Physical characteristics
- • location: W of Shiligarka, Sredna Gora
- • coordinates: 42°36′6.12″N 24°29′3.84″E﻿ / ﻿42.6017000°N 24.4844000°E
- • elevation: 1,512 m (4,961 ft)
- • location: Maritsa
- • coordinates: 42°9′43.92″N 24°46′50.16″E﻿ / ﻿42.1622000°N 24.7806000°E
- • elevation: 155 m (509 ft)
- Length: 72 km (45 mi)
- Basin size: 663 km^{2} (256 sq mi)

Basin features
- Progression: Maritsa→ Aegean Sea

= Pyasachnik =

The Pyasachnik (Пясъчник) is a river in southern Bulgaria, a left tributary of the river Maritsa, with a length of 72 km.

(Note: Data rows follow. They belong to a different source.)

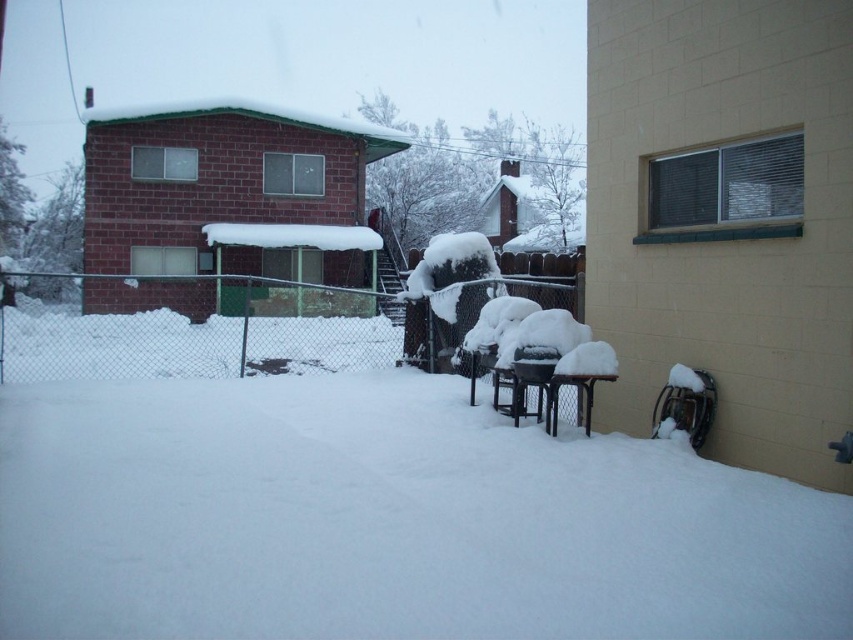 Between white fluffy snow at center and metallic chain-link fence at center, which one has more height?

With more height is metallic chain-link fence at center.

Is point (447, 632) farther from camera compared to point (231, 314)?

No.

Is point (576, 500) less distant than point (349, 340)?

Yes, point (576, 500) is in front of point (349, 340).

At what (x,y) coordinates should I click in order to perform the action: click on white fluffy snow at center. Please return your answer as a coordinate pair (x, y). Looking at the image, I should click on (387, 520). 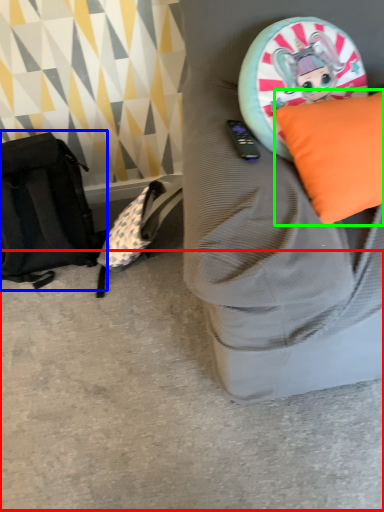 Question: Which is nearer to the concrete (highlighted by a red box)? messenger bag (highlighted by a blue box) or pillow (highlighted by a green box).

Choices:
 (A) messenger bag
 (B) pillow

Answer: (A) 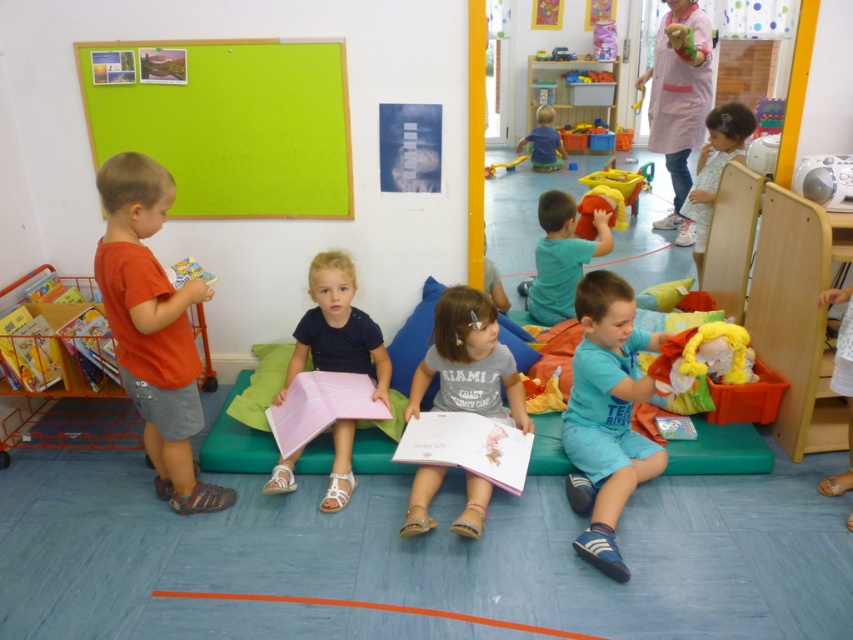 You are a teacher organizing a classroom. You need to place a small plant that is 15 cm tall on a shelf. The shelf has limited height clearance. Based on the image, can the matte pink book at center and the yellow plastic slide at center both fit vertically on the shelf without exceeding the 15 cm height limit?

The river takes its source at an altitude of 1,512 m at 300 m west of the summit of Shiligarka (1,577 m) in the mountain range of Sredna Gora. Its source lies a few kilometers southeast of Sredna Gora's highest summit, Golyam Bogdan (1,604 m). The Pyasachnik flows in southern–southeastern direction along its whole course, initially in a deep valley until the village of Starosel. Following the Pyasachnik Reservoir a few kilometers downstream of the village, the river flows through the Upper Thracian Plain, where the sandy riverbed is corrected with protective dikes. It flows into the Maritsa at an altitude of 155 m in the northeastern neighbourhoods of the city of Plovdiv.

Its drainage basin covers a territory of 663 km^{2} or 1.25% of Maritsa's total and borders the drainage basins of the Luda Yana to the northwest, the Potoka to the southwest, and the Stryama to the north, northeast and east, all of them left tributaries of the Maritsa.

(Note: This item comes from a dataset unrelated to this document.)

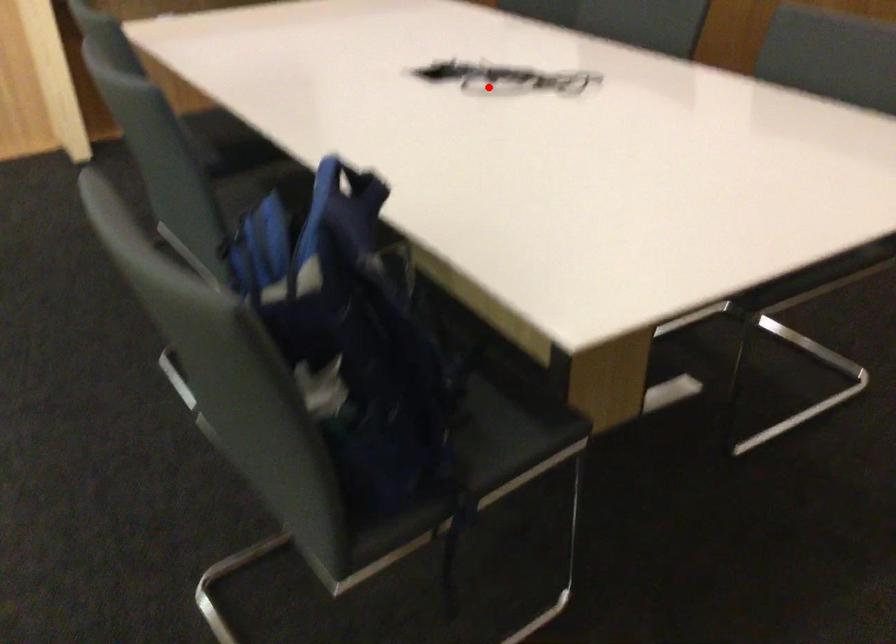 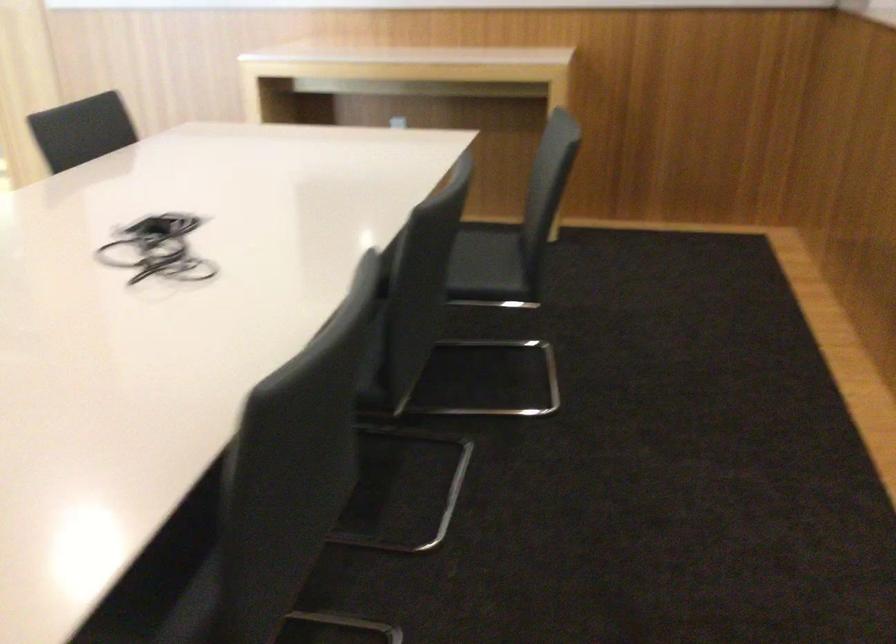 Question: I am providing you with two images of the same scene from different viewpoints. A red point is marked on the first image. At the location where the point appears in image 1, is it still visible in image 2?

The Pyasachnik has predominantly rain-snow feed with high water in February–June and low water in July–October. The average annual flow near the village of Lyuben is 2.3 m^{3}/s.

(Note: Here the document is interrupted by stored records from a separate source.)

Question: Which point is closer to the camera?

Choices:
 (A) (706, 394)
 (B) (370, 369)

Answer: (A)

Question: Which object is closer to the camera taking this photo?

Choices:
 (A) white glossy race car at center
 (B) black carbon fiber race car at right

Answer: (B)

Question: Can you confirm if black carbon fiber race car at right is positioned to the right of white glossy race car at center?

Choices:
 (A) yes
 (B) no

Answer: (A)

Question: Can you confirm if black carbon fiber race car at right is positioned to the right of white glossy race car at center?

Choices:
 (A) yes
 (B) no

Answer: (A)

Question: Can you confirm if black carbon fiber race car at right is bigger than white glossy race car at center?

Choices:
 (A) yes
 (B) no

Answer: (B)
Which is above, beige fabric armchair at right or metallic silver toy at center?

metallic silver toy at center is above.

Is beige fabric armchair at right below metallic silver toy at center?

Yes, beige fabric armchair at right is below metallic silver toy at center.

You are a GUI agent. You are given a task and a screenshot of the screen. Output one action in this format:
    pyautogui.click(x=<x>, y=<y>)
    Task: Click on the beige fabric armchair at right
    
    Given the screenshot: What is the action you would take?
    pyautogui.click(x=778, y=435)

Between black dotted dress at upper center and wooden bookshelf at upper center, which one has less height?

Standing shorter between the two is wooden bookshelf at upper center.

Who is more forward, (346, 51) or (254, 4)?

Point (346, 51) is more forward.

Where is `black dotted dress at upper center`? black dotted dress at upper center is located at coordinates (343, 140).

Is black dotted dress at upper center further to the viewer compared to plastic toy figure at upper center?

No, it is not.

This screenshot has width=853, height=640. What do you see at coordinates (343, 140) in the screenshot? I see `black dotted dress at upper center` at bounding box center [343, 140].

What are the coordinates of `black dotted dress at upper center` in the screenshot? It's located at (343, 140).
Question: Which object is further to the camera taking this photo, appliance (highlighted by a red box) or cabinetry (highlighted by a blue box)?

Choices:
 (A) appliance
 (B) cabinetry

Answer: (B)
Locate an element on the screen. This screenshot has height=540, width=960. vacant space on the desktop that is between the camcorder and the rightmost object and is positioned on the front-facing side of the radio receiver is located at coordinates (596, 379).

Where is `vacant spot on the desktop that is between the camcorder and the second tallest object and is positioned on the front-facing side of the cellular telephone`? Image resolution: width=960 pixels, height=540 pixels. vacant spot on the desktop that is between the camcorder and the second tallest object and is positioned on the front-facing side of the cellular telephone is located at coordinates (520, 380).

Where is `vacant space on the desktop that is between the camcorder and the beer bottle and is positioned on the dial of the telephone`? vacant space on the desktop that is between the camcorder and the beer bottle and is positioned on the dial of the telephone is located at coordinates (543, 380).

The river flows entirely in Plovdiv Province. There are five settlements along its course: the village of Starosel in Hisarya Municipality and the villages of Tseretelevo and Nedeleno in Saedinenie Municipality, the village of Trud in Maritsa Municipality and the city of Plovdviv. A 10 km stretch of the third class III-606 road Koprivshtitsa–Strelcha–Trud follows its valley between Pyasachnik Reservoir and the village of Golyam Chardak. The river's waters are utilised for irrigation for the intensive agriculture in the Upper Thracian Plain.

About 2 km upstream of Starosel, along the Pyasachnik's left banks is located Chetinyova Mogila — an important Thracian tumulus, hosting an underground temple and a mausoleum.